* **Exercise details**
Apart from the pictures, write out all the records exactly.

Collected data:
********

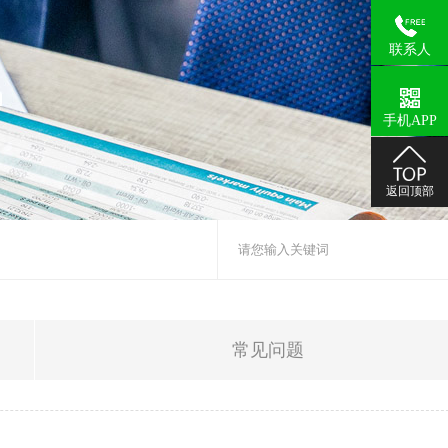
司动态
黄金炭
企业形象
行业资讯
人才招聘
视频中心
常见问题
在线留言
荣誉资
联系人
手机APP
酸洗炭
返回顶部
电镀活性炭
常见问题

********

* **Exercise output**
司动态
黄金炭
企业形象
行业资讯
人才招聘
视频中心
常见问题
在线留言
荣誉资
联系人
手机APP
酸洗炭
返回顶部
电镀活性炭
常见问题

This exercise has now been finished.